One of the ways by which the immune system detects infection is by presenting short peptides derived from the pathogen to T-cells, which distinguish between foreign and self antigens. The study shows that the H7N9 hemagglutinin (HA) surface protein has evolved a set of mutations that make it similar to human proteins, and the presented peptides thus resemble self antigens. The H7N9 influenza strain appears to effectively camouflage itself from the immune system.

The immune-camouflage hypothesis was tested by challenging peripheral blood mononuclear cells from naïve donors with H7N9-derived peptides. Remarkably, the more the peptide resembled a self antigen, the less it was able to elicit a T-cell response. In addition, the predicted human-like antigens expanded and activated regulatory T-cells that are responsible for immune suppression when endogenous peptides are presented, providing further support for the hypothesis.

“It appears that this new mechanism of immune escape may be common to quite a few human pathogens,” says Prof. De Groot. “We are working on validating several other peptides, some from common seasonal strains of influenza and some from pathogens like HIV and M. tuberculosis that do live for a long time inside their hosts.”

H7N9 influenza has infected almost 670 people and led to 230 deaths, according to the U.S. Centers for Disease Control and Prevention. These findings could facilitate the development of an effective vaccine and impact vaccine research in general. “It could well explain why some candidate vaccines for pathogens that have co-evolved with human beings – like TB and HIV – do not work so well. It also suggests that ‘tweaking’ pathogen proteins to remove those camouflaging sequences would result in better, more effective vaccines,” concludes Prof.

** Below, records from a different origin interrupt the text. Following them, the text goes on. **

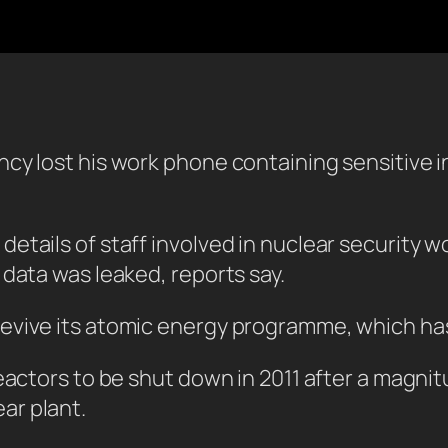
cy lost his work phone containing sensitive in
etails of staff involved in nuclear security w
 data was leaked, reports say.
evive its atomic energy programme, which has
reactors to be shut down in 2011 after a mag
ar plant.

De Groot.

“The original observation of low H7N9 T-cell epitope content was made before any data were available on vaccine efficacy,” says senior author Prof. Anne S. De Groot, Director of the Institute for Immunology and Informatics at the University of Rhode Island and CEO at EpiVax, Inc. “It turns out that we were absolutely correct. By comparison with H1N1 and H3N1, H7N9 vaccines are far less immunogenic.”

Prof. De Groot’s research team has developed a computational tool, JanusMatrix, capable of determining whether a given viral protein is similar to any human protein in residues relevant for antigen presentation.

“JanusMatrix looks at both ‘faces’ of T-cell epitopes. It starts by looking at the face that binds to HLA or MHC – the downward facing amino acids that bind into the MHC binding pockets. Having determined that a peptide can bind to a specific MHC, the program then looks at the T-cell receptor face (TCR face) and looks in a database of pre-parsed peptides from the human genome that have been identified as binding to the same MHC, for peptides that have the same TCR-facing amino acids.”

It turns out that, in addition to having low T-cell epitope content, HA from H7N9, but not from other investigated influenza strains, shows high similarity to several endogenous proteins.